The Cotton Plantation Record and Account Book is a best-selling and pioneering guide to farm accounting in the antebellum cotton-producing regions of the United States. It was first published in 1847 or 1848 by Thomas Affleck (1812–1868), a Scottish immigrant and owner of the town house Ingleside, in Washington, Adams County, Mississippi, 1842 to 1860, and later Glenblythe Plantation in Gay Hill, Washington County, Texas, beginning in the late 1850s. The book contains a detailed system, including blank tables to be filled in, that allowed plantation owners to track the efficiency of their production.

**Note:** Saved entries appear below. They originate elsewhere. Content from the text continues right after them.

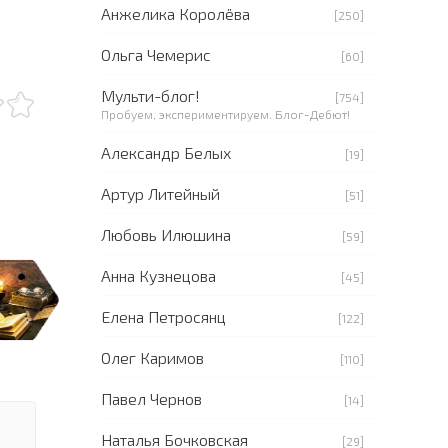
Анжелика Королёва
[250]
Ольга Чемерис
[60]
Мульти-блог!
[754]
Пробуем, экспериментируем. Блог-Дебют!
Александр Белых
[19]
Артур Литейный
[51]
Любовь Илюшина
[59]
Анна Кузнецова
[45]
Елена Петросянц
[122]
Олег Каримов
[110]
Павел Чернов
[14]
Наталья Бочковская
[29]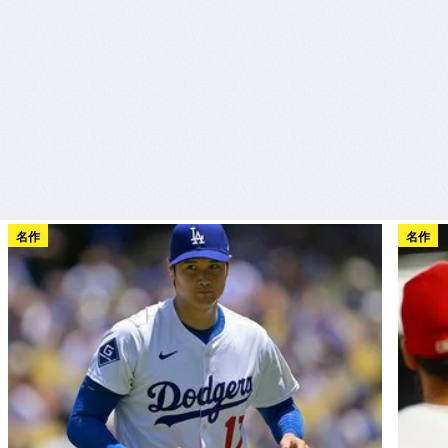
名作
名作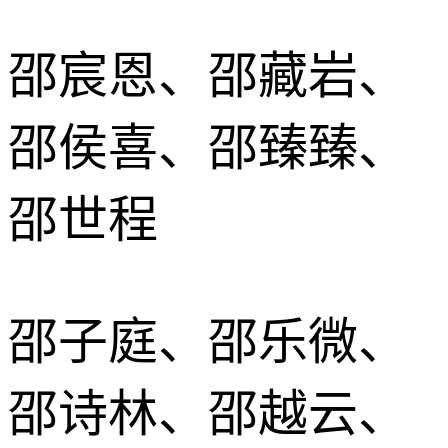
邵宸恩、邵藏岩、
邵侯喜、邵臻臻、
邵世程
邵子庭、邵乐微、
邵诗林、邵越云、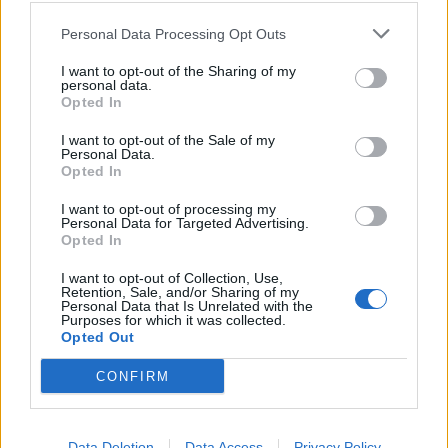
si absolvovaním seminárov „len“ rozširujú obzory, bez
Personal Data Processing Opt Outs
toho, aby uvažovali o tom, že s obchodovaním na burze
začnú. Semináre sú otvorené všetkým a nás teší, že je o
I want to opt-out of the Sharing of my
personal data.
nich stále veľký záujem. Tento rok štartujeme 3. októbra
Opted In
v Bratislave a ďalšie mestá budú nasledovať,“
komentuje
začatie jesenného cyklu Jan Bláha, obchodný a
I want to opt-out of the Sale of my
Personal Data.
marketingový riaditeľ Fio banky.
Opted In
Viac informácií a registrácia na semináre na
webe banky
.
I want to opt-out of processing my
Personal Data for Targeted Advertising.
Opted In
I want to opt-out of Collection, Use,
Retention, Sale, and/or Sharing of my
Personal Data that Is Unrelated with the
Purposes for which it was collected.
Opted Out
Financie
CONFIRM
Hypotéky
Bežné účty
Sporenie
Data Deletion
Data Access
Privacy Policy
Pôžičky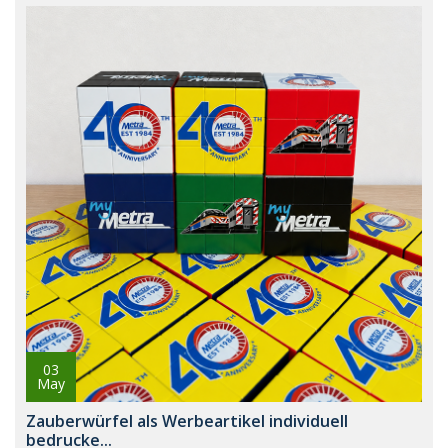
03
May
Zauberwürfel als Werbeartikel individuell
bedrucke...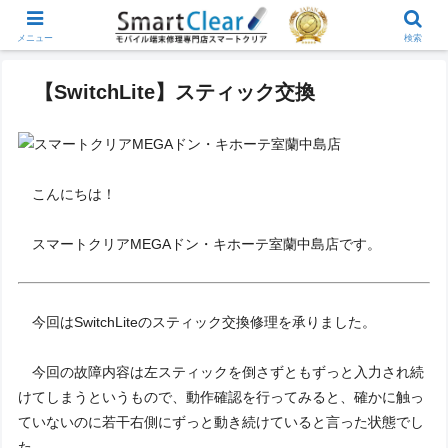
メニュー
検索
【SwitchLite】スティック交換
こんにちは！
スマートクリアMEGAドン・キホーテ室蘭中島店です。
今回はSwitchLiteのスティック交換修理を承りました。
今回の故障内容は左スティックを倒さずともずっと入力され続
けてしまうというもので、動作確認を行ってみると、確かに触っ
ていないのに若干右側にずっと動き続けていると言った状態でし
た。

It also includes essays on various aspects of plantation management, such as the proper care and discipline of slaves.

==History and influence==
Thomas Affleck published the first edition of the Cotton Plantation Record and Account Book in 1847 or 1848. In 1848 he established a plant nursery and experimental cotton farm at Ingleside, Washington, Mississippi. Later, discussing the origin of his Account Book, Affleck wrote:

During my first year's planting, I prepared two books with the pen, almost identical to that now published for the cotton plantation, and gave one to each of my next year's overseers, making it a part of my contract with them, that these books were to be correctly kept and returned to me at the end of the year. And, with a little assistance and encouragement, it was done. And what a satisfaction it was to me! Soon after that, at the suggestion of a New Orleans Publisher, I prepared him a transcript of the plan for publication.

Affleck published new editions every year thereafter until the American Civil War of 1861–1865. After the war, the name of the book was changed to The Farmers' Record and Account Book and the scope widened to include "any system of husbandry, ... the products of any climate, and ... farms of any extent." Affleck's book was a consistent antebellum bestseller in the cotton-producing states of the lower Mississippi River Valley.

Historian Mark M. Smith has noted that "it was precisely on plantations that masters employed the most rigorous, capitalist management techniques," which created a need for specialized ledgers and accounting techniques, Affleck's being "one of the most popular [of these] record book brands." By the end of the 1850s, his Account Book had sold over three thousand copies, contributing to his powerful influence on the direction of the "plantation economy into scientific and systematic channels."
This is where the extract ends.